Source material START
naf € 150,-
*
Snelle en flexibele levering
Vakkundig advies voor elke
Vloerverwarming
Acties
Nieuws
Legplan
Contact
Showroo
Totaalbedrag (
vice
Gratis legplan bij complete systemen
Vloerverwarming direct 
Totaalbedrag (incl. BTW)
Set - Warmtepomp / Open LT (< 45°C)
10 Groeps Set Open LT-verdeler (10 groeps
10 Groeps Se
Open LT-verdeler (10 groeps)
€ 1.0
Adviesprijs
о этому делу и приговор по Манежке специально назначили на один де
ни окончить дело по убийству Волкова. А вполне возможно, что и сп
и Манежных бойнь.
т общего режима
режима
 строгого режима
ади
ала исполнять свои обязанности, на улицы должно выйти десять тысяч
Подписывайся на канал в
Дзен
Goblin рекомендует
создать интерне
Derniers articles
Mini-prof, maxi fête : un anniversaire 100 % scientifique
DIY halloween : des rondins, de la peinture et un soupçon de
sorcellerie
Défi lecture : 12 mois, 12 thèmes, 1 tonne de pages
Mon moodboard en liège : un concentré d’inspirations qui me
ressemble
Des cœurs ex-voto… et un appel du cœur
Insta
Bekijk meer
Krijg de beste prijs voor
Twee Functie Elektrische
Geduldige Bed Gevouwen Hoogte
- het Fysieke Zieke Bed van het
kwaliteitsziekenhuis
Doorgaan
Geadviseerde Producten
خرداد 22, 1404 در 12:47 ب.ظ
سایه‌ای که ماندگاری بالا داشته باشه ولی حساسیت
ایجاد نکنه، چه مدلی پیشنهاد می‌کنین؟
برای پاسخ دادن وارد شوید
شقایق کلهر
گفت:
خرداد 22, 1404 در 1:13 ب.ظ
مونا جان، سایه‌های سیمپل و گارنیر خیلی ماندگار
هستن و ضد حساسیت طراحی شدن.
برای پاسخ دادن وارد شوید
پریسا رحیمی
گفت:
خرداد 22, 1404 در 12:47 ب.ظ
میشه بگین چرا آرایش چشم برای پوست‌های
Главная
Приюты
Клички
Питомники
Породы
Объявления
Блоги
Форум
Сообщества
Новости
Source material END
What is expected: Transcribe the whole listing with nothing added or left out.

Result of the exercise:
naf € 150,-
*
Snelle en flexibele levering
Vakkundig advies voor elke
Vloerverwarming
Acties
Nieuws
Legplan
Contact
Showroo
Totaalbedrag (
vice
Gratis legplan bij complete systemen
Vloerverwarming direct 
Totaalbedrag (incl. BTW)
Set - Warmtepomp / Open LT (< 45°C)
10 Groeps Set Open LT-verdeler (10 groeps
10 Groeps Se
Open LT-verdeler (10 groeps)
€ 1.0
Adviesprijs
о этому делу и приговор по Манежке специально назначили на один де
ни окончить дело по убийству Волкова. А вполне возможно, что и сп
и Манежных бойнь.
т общего режима
режима
 строгого режима
ади
ала исполнять свои обязанности, на улицы должно выйти десять тысяч
Подписывайся на канал в
Дзен
Goblin рекомендует
создать интерне
Derniers articles
Mini-prof, maxi fête : un anniversaire 100 % scientifique
DIY halloween : des rondins, de la peinture et un soupçon de
sorcellerie
Défi lecture : 12 mois, 12 thèmes, 1 tonne de pages
Mon moodboard en liège : un concentré d’inspirations qui me
ressemble
Des cœurs ex-voto… et un appel du cœur
Insta
Bekijk meer
Krijg de beste prijs voor
Twee Functie Elektrische
Geduldige Bed Gevouwen Hoogte
- het Fysieke Zieke Bed van het
kwaliteitsziekenhuis
Doorgaan
Geadviseerde Producten
خرداد 22, 1404 در 12:47 ب.ظ
سایه‌ای که ماندگاری بالا داشته باشه ولی حساسیت
ایجاد نکنه، چه مدلی پیشنهاد می‌کنین؟
برای پاسخ دادن وارد شوید
شقایق کلهر
گفت:
خرداد 22, 1404 در 1:13 ب.ظ
مونا جان، سایه‌های سیمپل و گارنیر خیلی ماندگار
هستن و ضد حساسیت طراحی شدن.
برای پاسخ دادن وارد شوید
پریسا رحیمی
گفت:
خرداد 22, 1404 در 12:47 ب.ظ
میشه بگین چرا آرایش چشم برای پوست‌های
Главная
Приюты
Клички
Питомники
Породы
Объявления
Блоги
Форум
Сообщества
Новости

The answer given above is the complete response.